WHAT TO WORK ON: Scan the entries below for the string "height" and copy every line where it turns up.

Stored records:
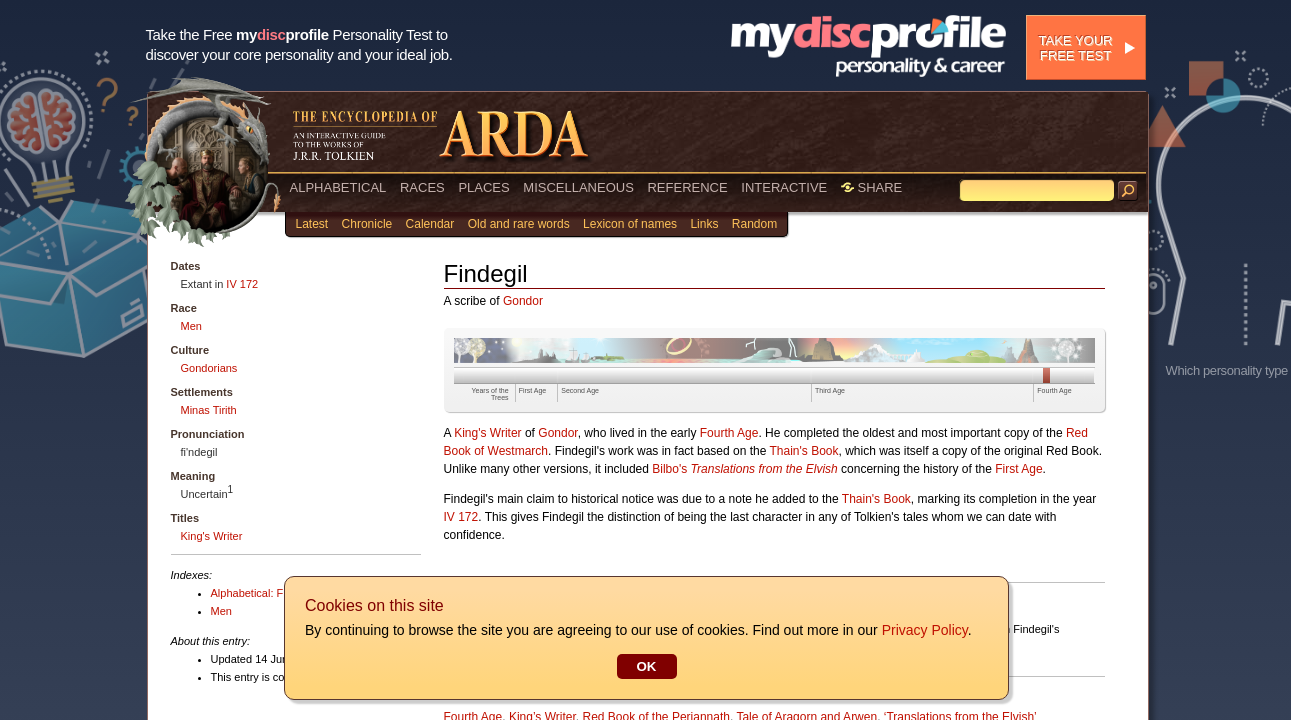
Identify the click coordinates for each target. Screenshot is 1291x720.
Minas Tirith (209, 410)
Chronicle (367, 224)
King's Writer (212, 536)
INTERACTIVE (784, 187)
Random (754, 224)
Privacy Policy (924, 630)
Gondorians (209, 368)
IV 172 (242, 284)
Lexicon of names (630, 224)
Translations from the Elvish (764, 469)
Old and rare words (519, 224)
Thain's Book (804, 451)
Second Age (580, 390)
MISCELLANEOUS (578, 187)
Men (191, 326)
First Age (533, 390)
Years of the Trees (490, 394)
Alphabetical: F (247, 593)
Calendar (430, 224)
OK (646, 666)
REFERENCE (687, 187)
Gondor (523, 301)
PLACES (483, 187)
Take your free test (1076, 48)
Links (704, 224)
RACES (422, 187)
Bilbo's (669, 469)
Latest (312, 224)
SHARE (871, 187)
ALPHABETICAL (338, 187)
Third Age (830, 390)
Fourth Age (1054, 390)
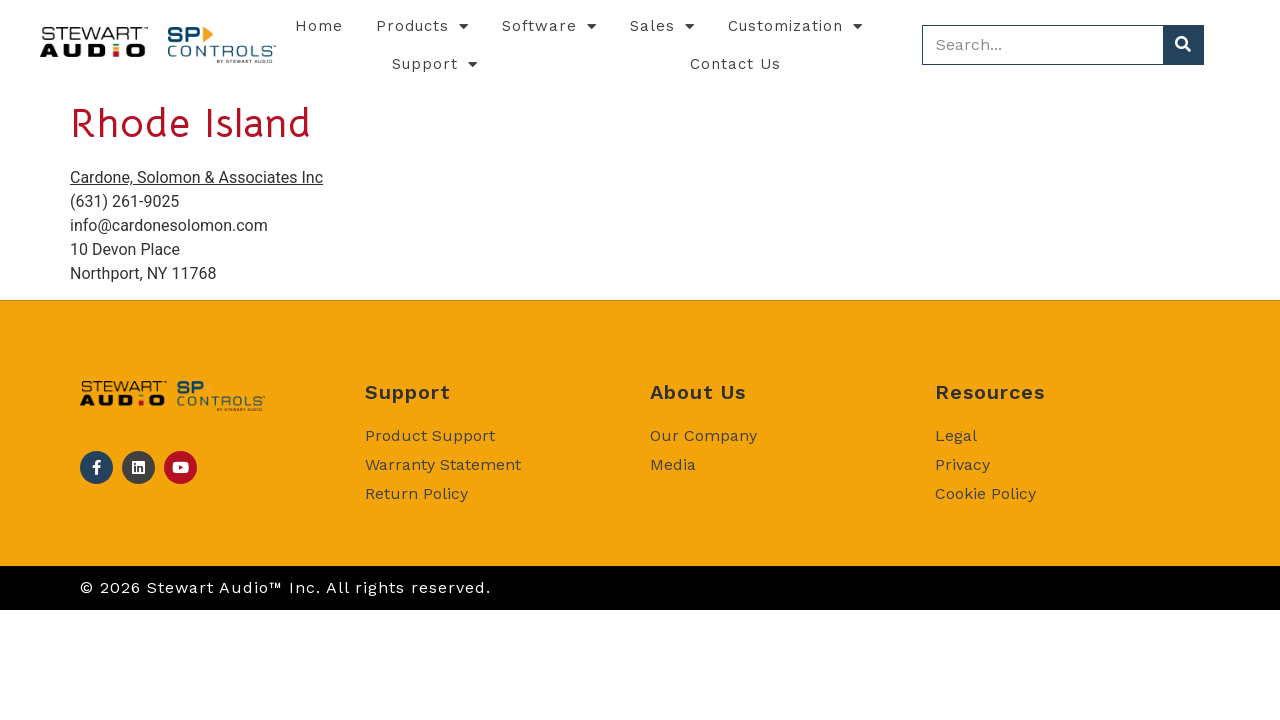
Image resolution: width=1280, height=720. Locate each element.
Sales (662, 26)
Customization (795, 26)
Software (549, 26)
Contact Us (735, 64)
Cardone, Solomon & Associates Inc (196, 177)
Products (422, 26)
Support (435, 64)
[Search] (1183, 45)
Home (319, 26)
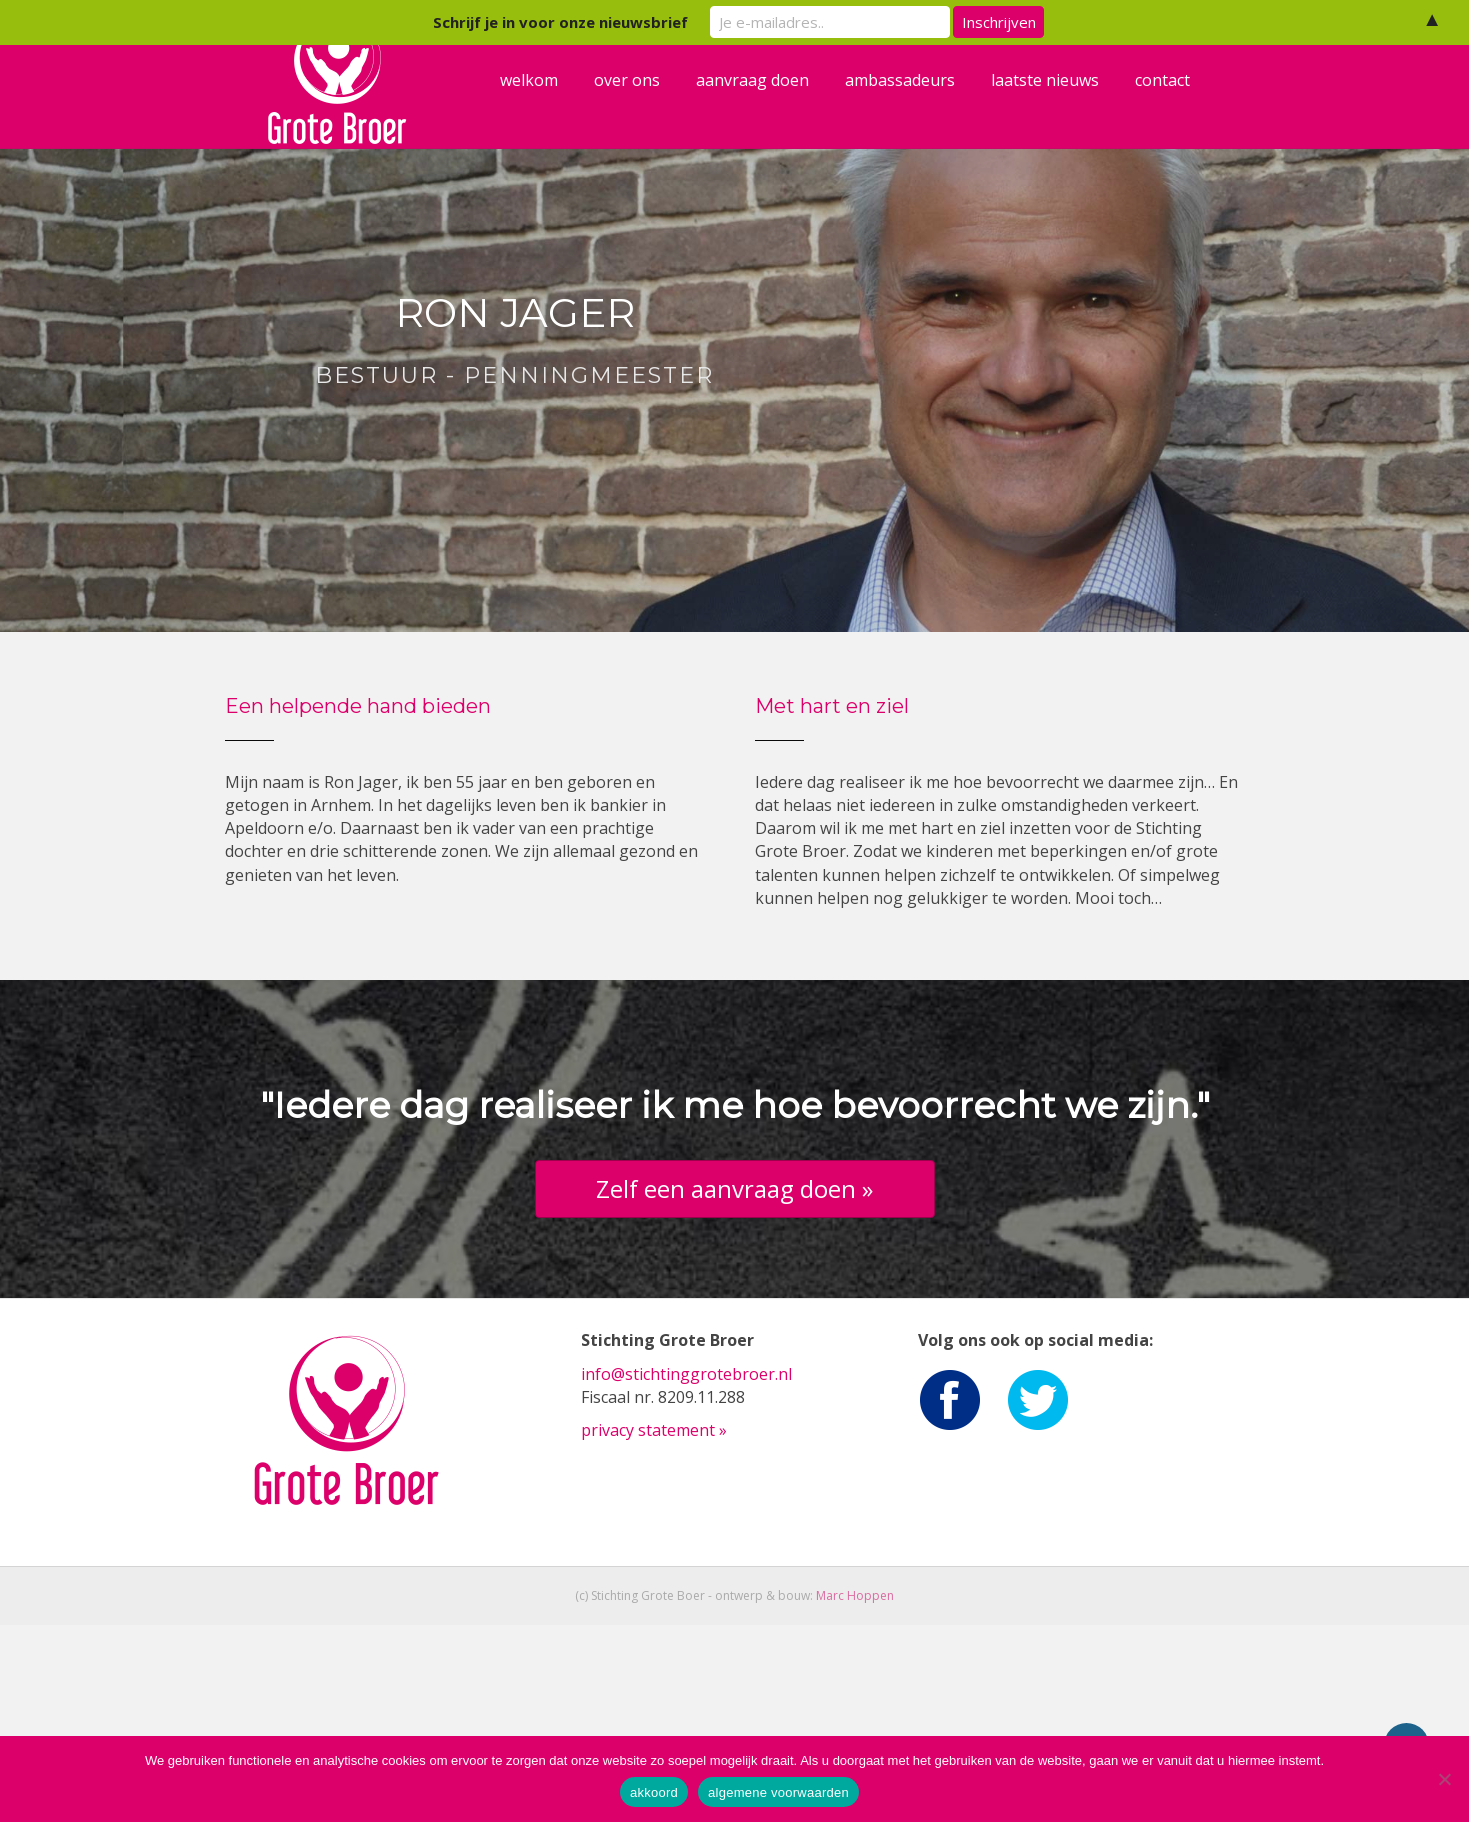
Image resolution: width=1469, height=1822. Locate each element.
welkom (546, 115)
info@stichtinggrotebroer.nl (686, 1571)
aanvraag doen (769, 115)
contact (1179, 115)
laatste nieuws (1062, 115)
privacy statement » (654, 1627)
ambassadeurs (917, 115)
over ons (644, 115)
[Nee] (1444, 1779)
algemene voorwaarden (778, 1792)
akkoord (654, 1792)
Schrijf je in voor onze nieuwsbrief (560, 22)
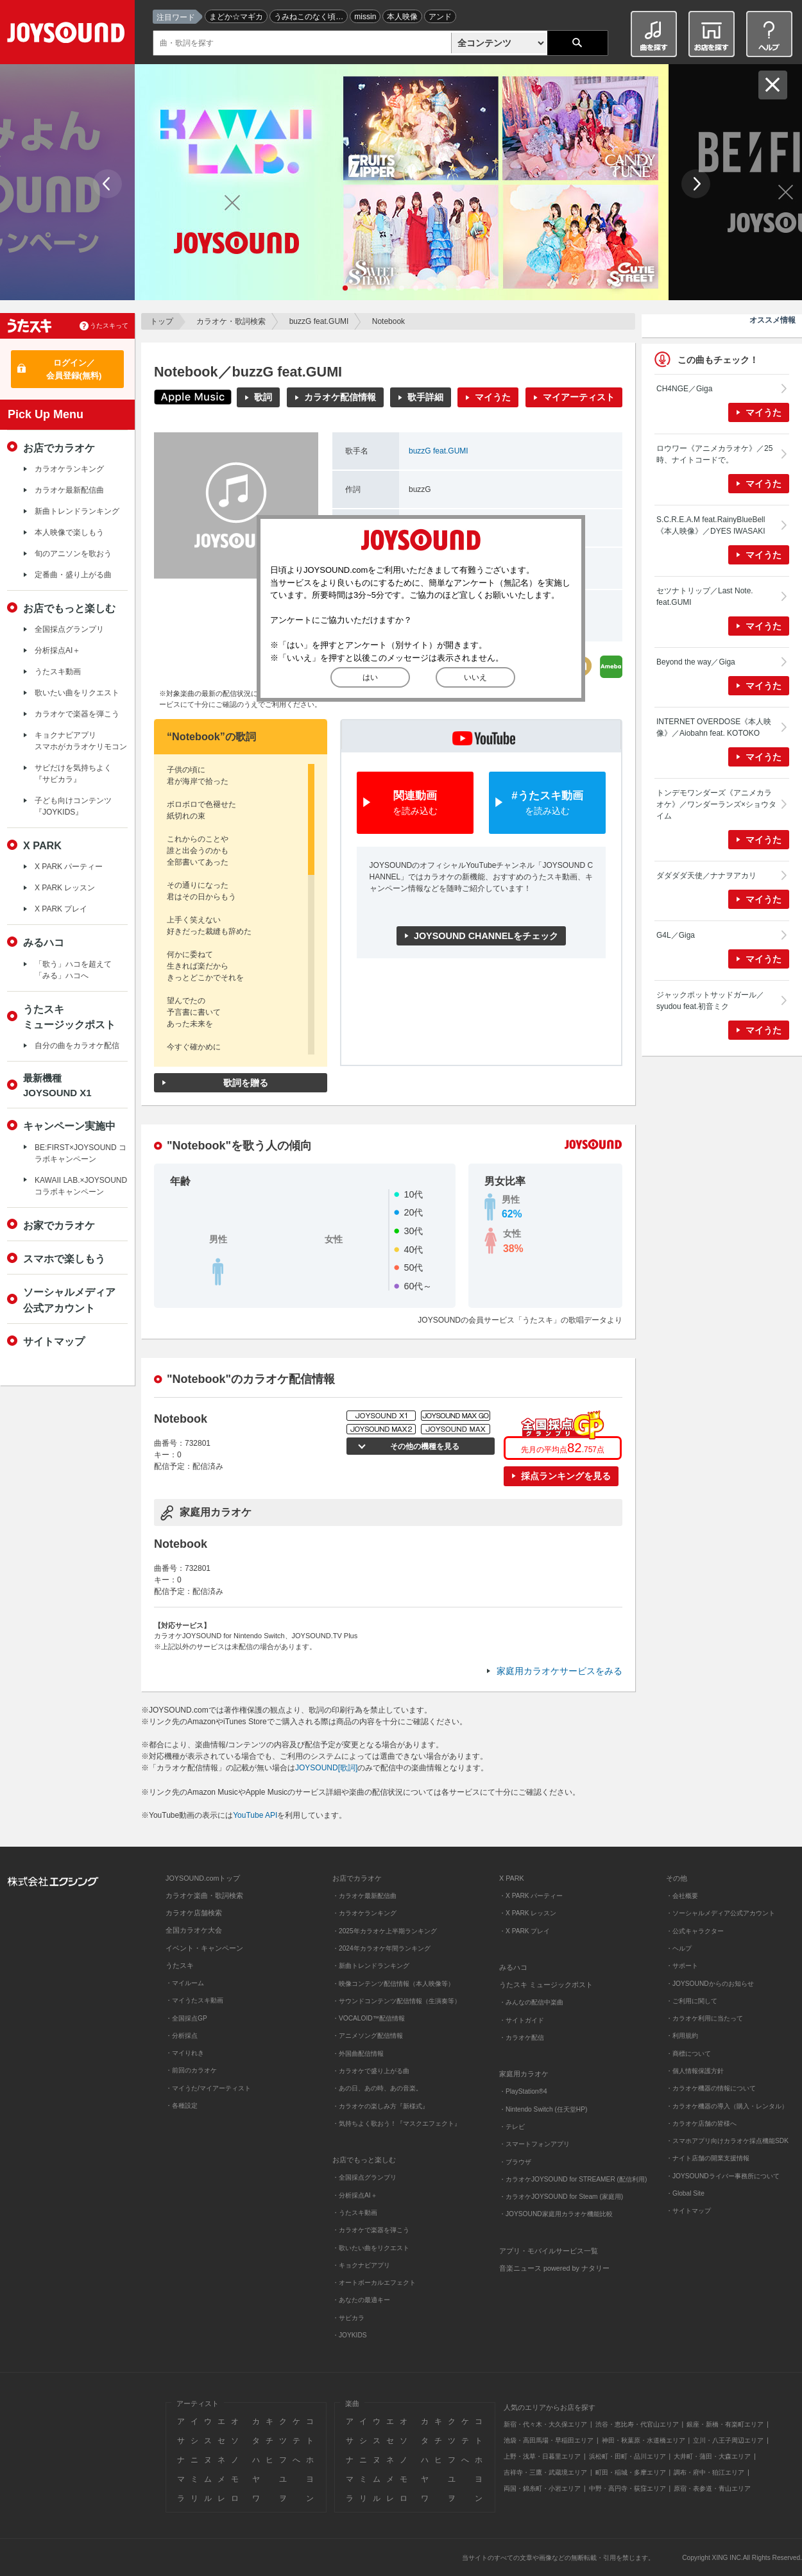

EXERCISE SOLUTION:
Image resolution: width=1280, height=720. Locate each element.
Image resolution: width=1469, height=1822. Locate each element.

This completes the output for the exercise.